İlk dönemde, 1948-70 arasında, Harry Truman ve John Kennedy gibi Demokratlar, Yahudi devletine sıcak baktılar, bu arada Dwight Eisenhower gibi Cumhuriyetçiler soğuktu. İkinci olarak, 1970-91 arasında, Richard Nixon ve Ronald Reagan gibi Cumhuriyetçiler, İsrail'i güçlü bir müttefik olarak takdir ettiler, benim 1985'te sonuçlandırdığım gibi. Bu "liberal ve muhafazakarların, İsrail'i Araplar'a karşı benzer oranlarda desteklediği" anlamına geliyordu. 1991'de Soğuk Savaş'ın sona erdi, bununla beraber Demokratlar'ın Filistin'e odaklandığı ve İsrail'e soğuk baktığı, Cumhuriyetçiler'in İsrail'e sıcak baktığı, üçüncü dönem başladı.
Cumhuriyetçi Yahudi Koalisyonu icra direktörü Matt Brooks'un doğru olarak not ettiği gibi, "Demokratlar daha artan bir biçimde, İsrail'e arkalarını dönmektedirler." Bu eğilim, önümüzdeki dört yılda tansiyonun artmasına neden olacak, İsrail'e "Avrupalı" bir bakışın uyarlanması ya da uyarlanmamasını getirecektir.
Tansiyon zaten vardır.
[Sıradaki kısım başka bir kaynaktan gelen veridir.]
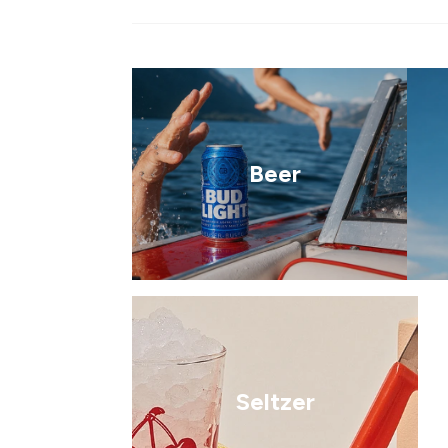
Beer
Seltzer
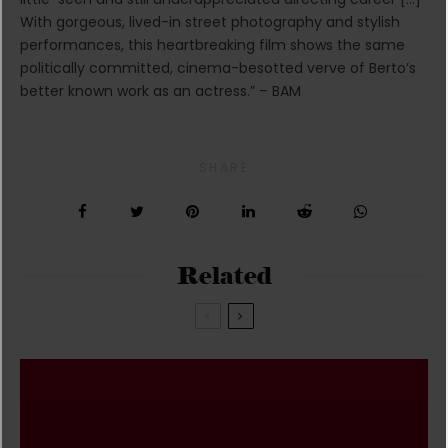
With gorgeous, lived-in street photography and stylish
performances, this heartbreaking film shows the same
politically committed, cinema-besotted verve of Berto’s
better known work as an actress.” – BAM
SHARE
Related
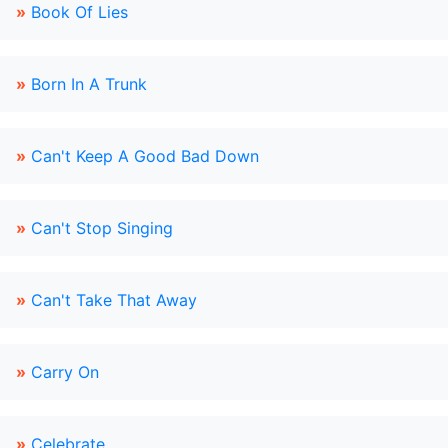
»
Book Of Lies
»
Born In A Trunk
»
Can't Keep A Good Bad Down
»
Can't Stop Singing
»
Can't Take That Away
»
Carry On
»
Celebrate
Öte yandan, Obama'nın ekibi, İsrail'in Hamas'a karşı savaşına eleştirel bakmamakta, bu arada Hamas'la temas kurmamakta dır. Bu demektir ki, İsrail Ortadoğu'daki kilit bir müttefiktir ve ABD politikaları İsrail'in güvenlik çıkarlarını göz önünde bulundurmaktadır. Bununla birlikte, Hamas'la işbirliğine gönüllü oldukları görülmekte, ayrıca daha yansız bir yaklaşım sergilemekte, müzakereleri daha kararlı biçimde zorlamakta ve Kudüs'ü bölmektedirler.
Kısacası, Yahudi devletine yönelik politika, oynanmaya başlamıştır.